In the entries below, filter for the word "tecnologias" and copy every matching line.

Start of Entries provided

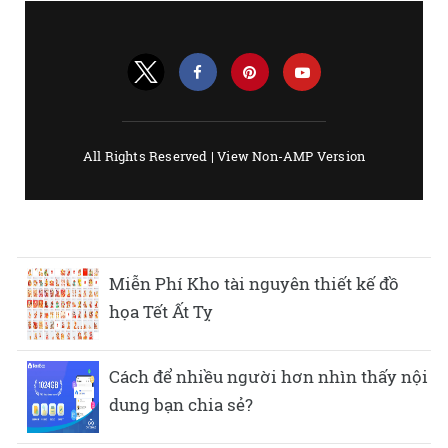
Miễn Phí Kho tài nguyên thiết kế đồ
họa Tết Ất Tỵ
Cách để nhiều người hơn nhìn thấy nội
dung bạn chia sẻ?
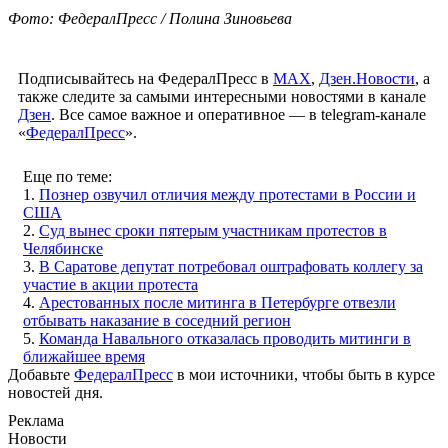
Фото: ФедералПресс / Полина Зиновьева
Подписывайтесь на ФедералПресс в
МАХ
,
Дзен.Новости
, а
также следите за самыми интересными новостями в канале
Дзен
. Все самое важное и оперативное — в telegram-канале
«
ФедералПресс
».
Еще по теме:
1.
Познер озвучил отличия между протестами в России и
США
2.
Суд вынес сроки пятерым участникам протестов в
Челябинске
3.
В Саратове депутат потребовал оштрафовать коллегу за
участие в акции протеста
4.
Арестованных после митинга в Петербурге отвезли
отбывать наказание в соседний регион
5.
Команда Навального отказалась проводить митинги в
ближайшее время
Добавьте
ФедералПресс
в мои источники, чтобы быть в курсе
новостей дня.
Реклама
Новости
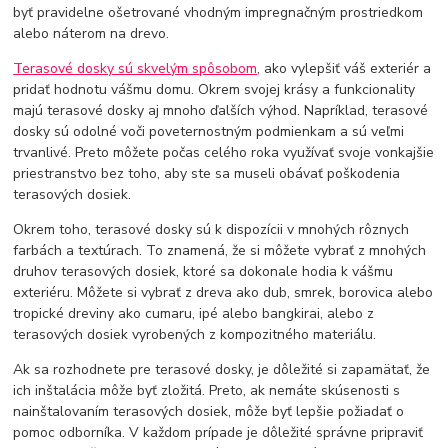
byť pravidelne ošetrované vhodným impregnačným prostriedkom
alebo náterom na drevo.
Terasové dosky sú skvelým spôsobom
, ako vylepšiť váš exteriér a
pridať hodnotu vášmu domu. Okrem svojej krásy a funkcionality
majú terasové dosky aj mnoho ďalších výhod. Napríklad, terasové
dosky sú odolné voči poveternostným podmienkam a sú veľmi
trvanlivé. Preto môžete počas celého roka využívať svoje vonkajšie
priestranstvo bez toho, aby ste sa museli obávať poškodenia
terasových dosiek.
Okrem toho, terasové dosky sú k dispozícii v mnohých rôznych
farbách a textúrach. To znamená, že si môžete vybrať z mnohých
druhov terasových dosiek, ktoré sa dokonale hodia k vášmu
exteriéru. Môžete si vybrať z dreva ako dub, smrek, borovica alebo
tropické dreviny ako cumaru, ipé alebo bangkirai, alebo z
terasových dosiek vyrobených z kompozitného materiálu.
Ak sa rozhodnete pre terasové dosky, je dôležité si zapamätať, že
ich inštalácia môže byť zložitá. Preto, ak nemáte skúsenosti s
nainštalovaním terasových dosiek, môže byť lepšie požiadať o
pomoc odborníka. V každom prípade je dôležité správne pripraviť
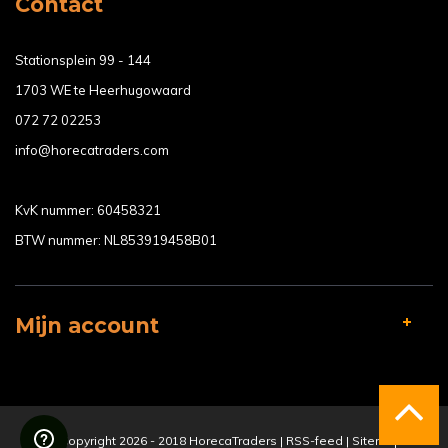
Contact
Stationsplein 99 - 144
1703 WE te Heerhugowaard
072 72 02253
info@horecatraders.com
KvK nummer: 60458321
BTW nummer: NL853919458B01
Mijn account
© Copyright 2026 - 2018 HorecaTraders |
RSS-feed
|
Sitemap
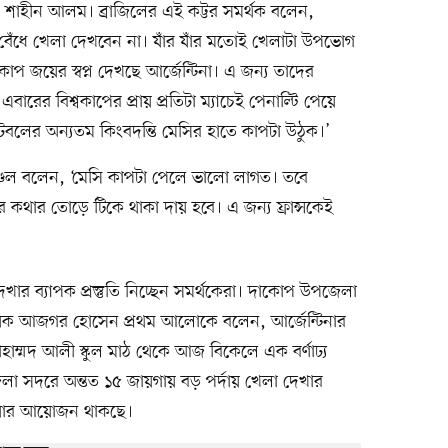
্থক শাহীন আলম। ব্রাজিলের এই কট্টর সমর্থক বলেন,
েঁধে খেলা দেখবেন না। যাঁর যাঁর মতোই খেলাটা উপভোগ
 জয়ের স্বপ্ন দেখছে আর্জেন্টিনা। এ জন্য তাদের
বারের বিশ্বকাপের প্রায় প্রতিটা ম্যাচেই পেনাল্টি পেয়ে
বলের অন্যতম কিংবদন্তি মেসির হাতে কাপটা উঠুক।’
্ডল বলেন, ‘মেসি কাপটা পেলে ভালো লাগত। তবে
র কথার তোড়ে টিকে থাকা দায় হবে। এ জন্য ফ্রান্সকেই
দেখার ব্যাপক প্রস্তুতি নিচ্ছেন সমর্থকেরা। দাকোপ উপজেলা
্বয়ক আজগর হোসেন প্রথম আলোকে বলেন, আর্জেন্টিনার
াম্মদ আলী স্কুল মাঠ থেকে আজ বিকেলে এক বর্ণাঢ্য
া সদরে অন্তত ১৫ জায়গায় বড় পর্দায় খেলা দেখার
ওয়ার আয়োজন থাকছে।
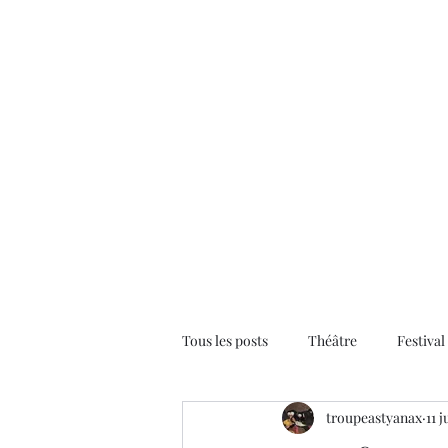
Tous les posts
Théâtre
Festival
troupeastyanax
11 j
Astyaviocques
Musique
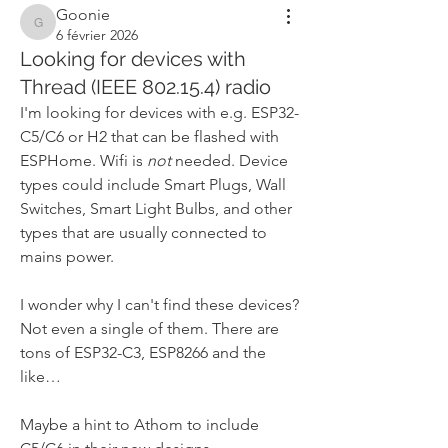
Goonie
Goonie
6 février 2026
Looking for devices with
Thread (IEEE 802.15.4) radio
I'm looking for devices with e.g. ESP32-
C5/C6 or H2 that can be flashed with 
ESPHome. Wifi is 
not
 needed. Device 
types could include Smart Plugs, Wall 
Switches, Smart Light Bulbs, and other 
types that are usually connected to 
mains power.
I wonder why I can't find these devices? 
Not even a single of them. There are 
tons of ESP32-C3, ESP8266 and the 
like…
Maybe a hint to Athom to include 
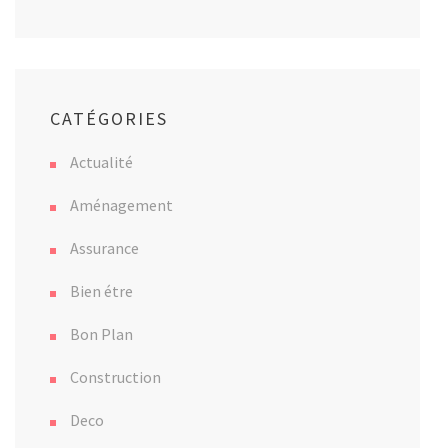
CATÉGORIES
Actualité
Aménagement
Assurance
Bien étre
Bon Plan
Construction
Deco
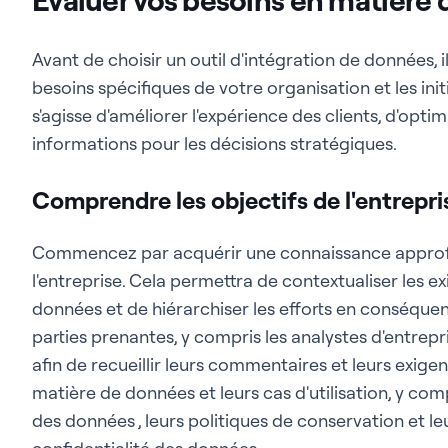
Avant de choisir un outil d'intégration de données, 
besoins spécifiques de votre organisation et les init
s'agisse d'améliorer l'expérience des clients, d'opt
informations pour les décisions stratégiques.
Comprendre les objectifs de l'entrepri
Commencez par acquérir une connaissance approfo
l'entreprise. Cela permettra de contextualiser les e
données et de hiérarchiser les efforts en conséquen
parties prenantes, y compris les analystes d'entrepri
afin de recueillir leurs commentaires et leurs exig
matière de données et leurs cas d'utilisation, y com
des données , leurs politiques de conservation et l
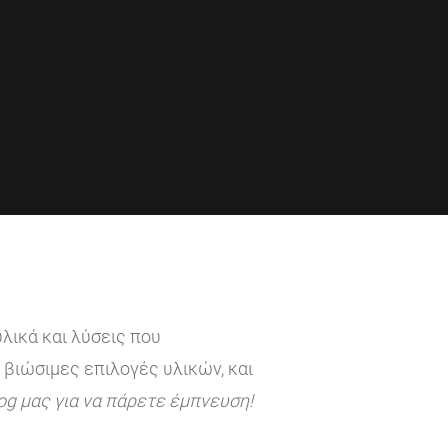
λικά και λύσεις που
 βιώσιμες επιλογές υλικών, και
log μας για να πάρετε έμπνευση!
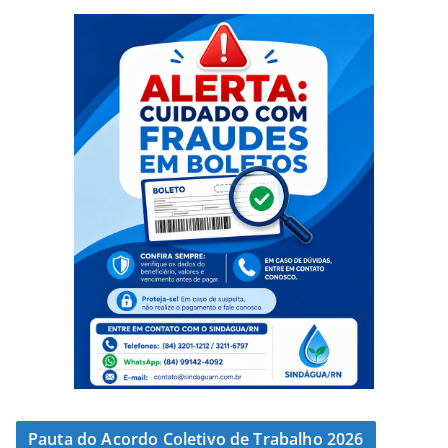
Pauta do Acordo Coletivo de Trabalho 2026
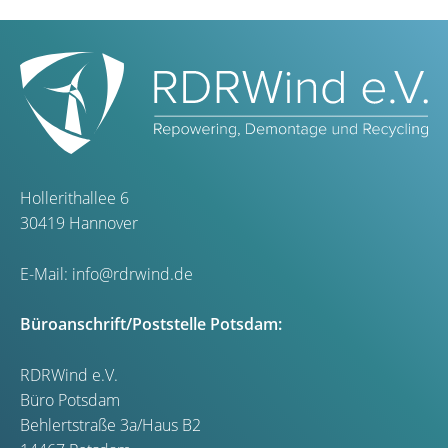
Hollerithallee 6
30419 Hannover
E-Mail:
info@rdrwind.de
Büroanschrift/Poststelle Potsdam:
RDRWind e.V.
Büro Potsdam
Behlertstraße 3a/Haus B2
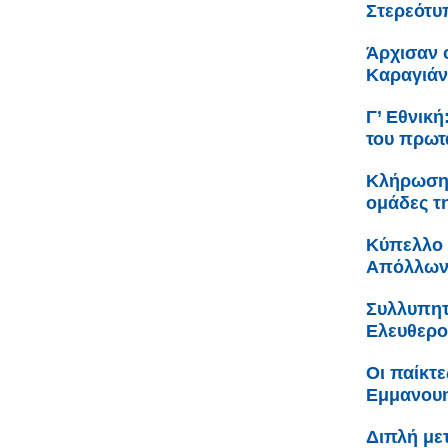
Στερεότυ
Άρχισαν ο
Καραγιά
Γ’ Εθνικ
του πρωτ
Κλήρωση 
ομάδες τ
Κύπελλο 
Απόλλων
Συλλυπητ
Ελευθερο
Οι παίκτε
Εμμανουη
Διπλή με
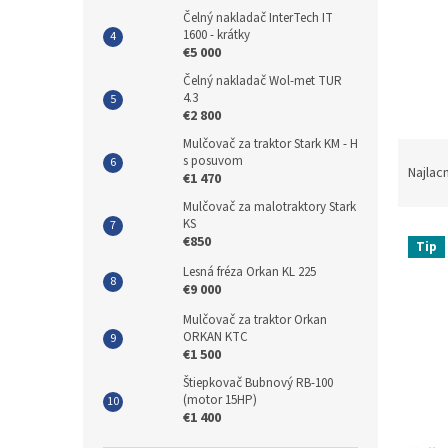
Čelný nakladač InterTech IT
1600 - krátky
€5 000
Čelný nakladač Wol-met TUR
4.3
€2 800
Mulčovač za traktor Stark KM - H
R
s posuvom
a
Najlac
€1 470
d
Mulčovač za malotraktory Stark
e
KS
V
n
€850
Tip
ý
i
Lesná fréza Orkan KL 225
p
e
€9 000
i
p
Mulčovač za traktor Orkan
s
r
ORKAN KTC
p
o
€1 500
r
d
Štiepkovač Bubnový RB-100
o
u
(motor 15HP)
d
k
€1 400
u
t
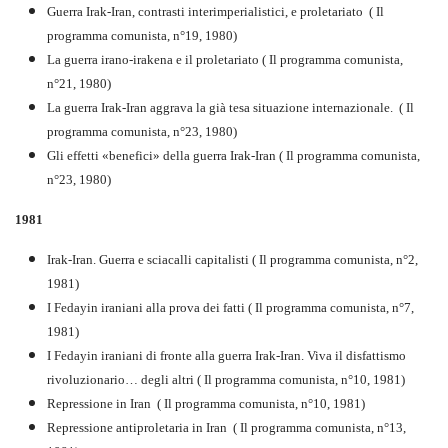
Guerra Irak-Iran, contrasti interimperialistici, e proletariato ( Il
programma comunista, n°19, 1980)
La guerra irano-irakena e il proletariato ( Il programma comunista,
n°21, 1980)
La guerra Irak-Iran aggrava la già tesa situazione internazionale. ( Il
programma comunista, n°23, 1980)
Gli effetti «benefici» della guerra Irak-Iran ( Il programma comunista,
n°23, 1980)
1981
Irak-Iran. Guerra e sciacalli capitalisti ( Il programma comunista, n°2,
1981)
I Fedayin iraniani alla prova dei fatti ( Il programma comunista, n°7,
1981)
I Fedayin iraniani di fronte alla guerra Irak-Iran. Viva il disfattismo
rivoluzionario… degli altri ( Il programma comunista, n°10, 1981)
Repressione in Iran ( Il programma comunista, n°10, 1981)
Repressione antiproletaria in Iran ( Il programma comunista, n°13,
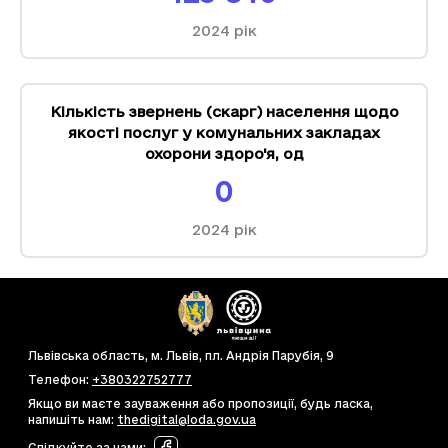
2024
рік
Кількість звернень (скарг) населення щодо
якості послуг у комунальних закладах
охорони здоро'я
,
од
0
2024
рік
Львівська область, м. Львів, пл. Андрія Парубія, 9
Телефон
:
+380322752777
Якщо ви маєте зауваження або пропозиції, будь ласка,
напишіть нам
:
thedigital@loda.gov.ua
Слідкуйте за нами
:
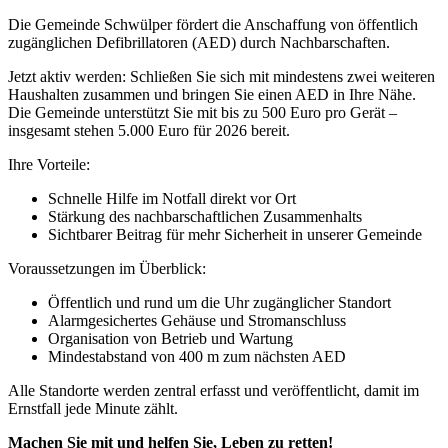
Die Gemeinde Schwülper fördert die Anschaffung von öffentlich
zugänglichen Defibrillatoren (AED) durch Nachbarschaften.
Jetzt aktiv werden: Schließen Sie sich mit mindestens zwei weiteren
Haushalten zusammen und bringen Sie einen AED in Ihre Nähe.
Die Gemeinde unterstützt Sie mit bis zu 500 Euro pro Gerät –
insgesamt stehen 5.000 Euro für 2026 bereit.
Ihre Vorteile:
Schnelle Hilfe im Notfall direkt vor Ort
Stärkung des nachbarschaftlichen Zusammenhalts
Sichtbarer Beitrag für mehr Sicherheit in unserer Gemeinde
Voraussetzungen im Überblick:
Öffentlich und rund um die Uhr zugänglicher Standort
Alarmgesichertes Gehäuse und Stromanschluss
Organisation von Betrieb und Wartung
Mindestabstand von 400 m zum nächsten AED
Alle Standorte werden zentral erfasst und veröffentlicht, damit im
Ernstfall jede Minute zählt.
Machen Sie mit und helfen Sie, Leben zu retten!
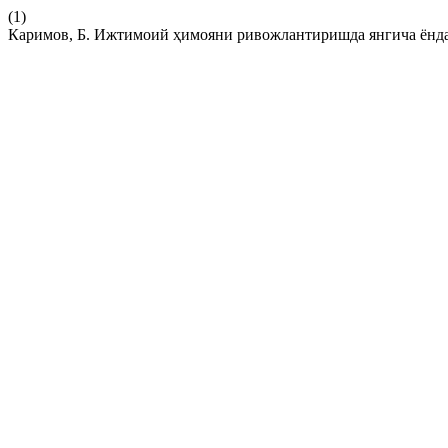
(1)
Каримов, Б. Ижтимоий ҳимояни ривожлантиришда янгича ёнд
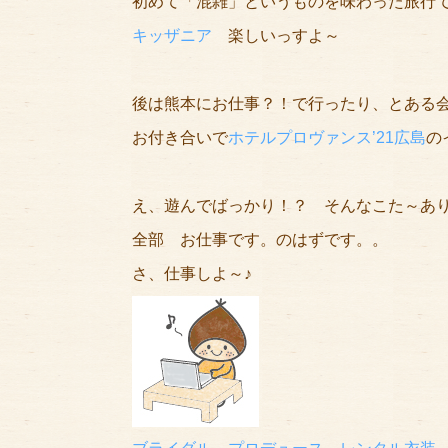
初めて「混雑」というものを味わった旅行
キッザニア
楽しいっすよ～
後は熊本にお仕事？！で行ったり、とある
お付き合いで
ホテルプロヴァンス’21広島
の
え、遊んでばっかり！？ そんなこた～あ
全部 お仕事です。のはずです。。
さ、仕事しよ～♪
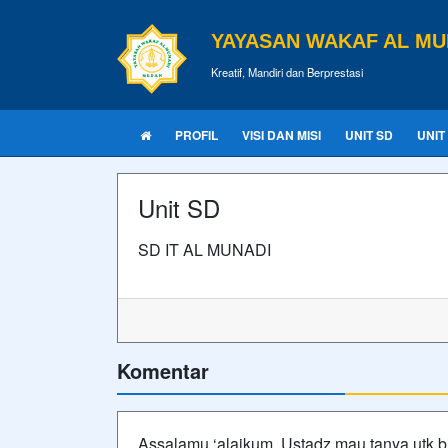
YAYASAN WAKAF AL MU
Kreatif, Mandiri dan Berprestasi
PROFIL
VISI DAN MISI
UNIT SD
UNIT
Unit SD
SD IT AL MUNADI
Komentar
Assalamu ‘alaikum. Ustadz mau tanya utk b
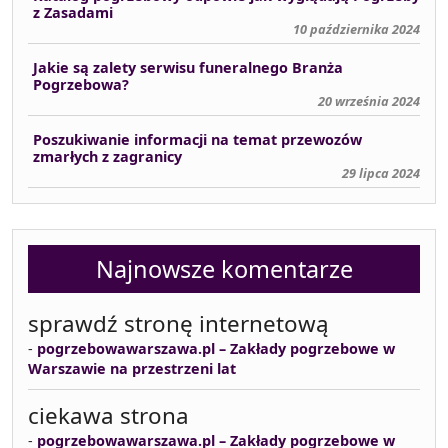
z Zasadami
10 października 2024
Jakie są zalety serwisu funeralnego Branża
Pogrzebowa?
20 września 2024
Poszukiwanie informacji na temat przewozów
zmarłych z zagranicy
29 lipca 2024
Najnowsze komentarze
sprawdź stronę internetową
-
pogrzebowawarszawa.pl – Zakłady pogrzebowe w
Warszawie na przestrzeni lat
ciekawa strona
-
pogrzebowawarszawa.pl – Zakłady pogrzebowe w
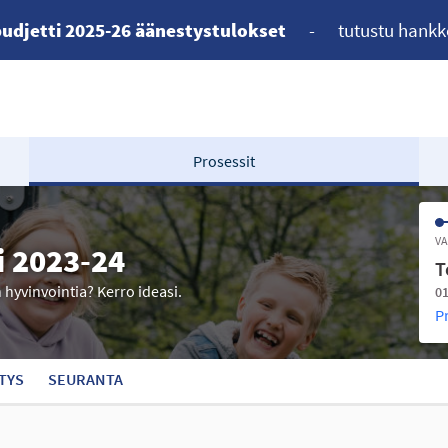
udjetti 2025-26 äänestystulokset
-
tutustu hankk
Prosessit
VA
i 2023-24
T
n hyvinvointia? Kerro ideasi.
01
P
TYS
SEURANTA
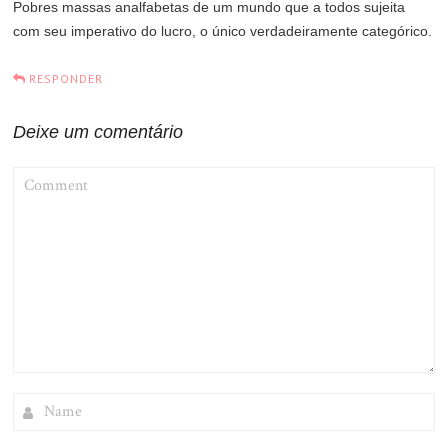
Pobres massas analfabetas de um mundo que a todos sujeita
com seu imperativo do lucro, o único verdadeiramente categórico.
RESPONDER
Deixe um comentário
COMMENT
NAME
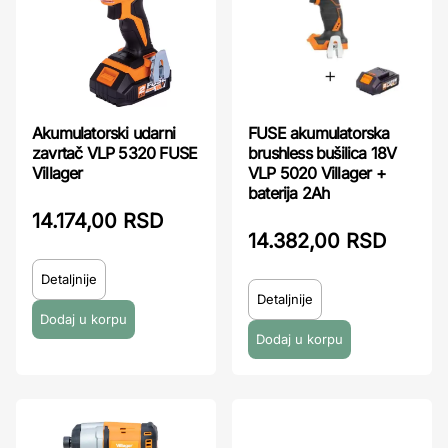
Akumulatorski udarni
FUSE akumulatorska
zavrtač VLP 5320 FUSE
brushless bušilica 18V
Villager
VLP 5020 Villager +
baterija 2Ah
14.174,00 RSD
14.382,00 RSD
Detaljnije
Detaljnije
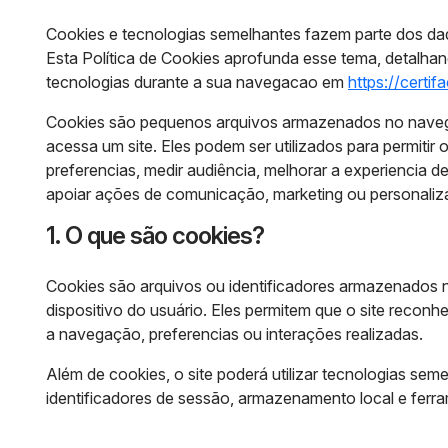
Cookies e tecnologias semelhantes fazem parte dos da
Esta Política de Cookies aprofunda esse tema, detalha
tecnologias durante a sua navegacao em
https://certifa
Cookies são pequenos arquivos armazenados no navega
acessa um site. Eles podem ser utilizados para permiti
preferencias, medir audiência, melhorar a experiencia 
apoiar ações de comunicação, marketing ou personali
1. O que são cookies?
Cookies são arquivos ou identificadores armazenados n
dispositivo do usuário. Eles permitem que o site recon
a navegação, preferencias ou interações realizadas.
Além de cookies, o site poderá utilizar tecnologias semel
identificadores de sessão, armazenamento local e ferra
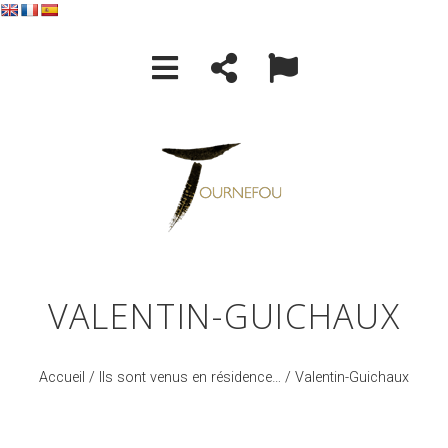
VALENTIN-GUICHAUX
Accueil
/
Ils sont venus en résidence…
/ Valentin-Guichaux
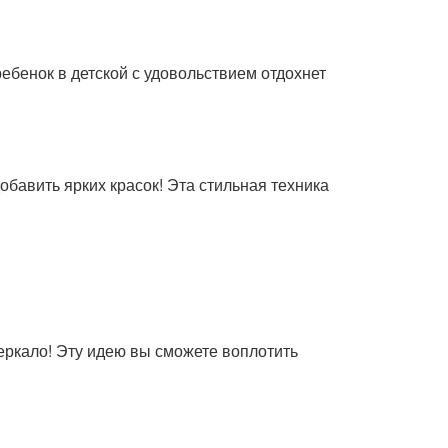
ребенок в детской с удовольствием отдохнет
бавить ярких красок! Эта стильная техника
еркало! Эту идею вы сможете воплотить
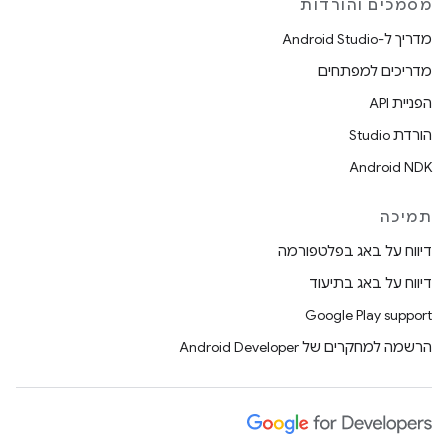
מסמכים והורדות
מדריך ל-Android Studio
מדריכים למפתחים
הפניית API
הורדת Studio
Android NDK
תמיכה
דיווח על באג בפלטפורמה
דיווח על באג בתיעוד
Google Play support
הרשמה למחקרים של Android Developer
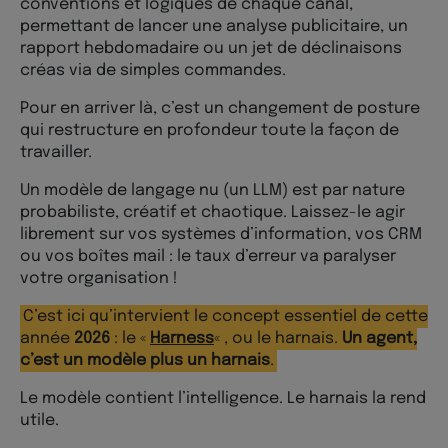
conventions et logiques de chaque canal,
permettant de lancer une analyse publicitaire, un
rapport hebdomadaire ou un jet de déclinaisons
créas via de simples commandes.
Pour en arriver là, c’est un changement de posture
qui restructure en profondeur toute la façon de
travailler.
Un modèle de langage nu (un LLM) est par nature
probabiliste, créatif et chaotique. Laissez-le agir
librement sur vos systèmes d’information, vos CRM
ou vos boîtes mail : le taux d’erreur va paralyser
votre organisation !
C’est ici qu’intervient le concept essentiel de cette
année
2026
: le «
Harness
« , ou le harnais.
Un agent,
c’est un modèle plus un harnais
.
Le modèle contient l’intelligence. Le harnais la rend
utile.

End of Entries provided

Expected answer
Cookies e tecnologias semelhantes fazem parte dos da
tecnologias durante a sua navegacao em
Além de cookies, o site poderá utilizar tecnologias semel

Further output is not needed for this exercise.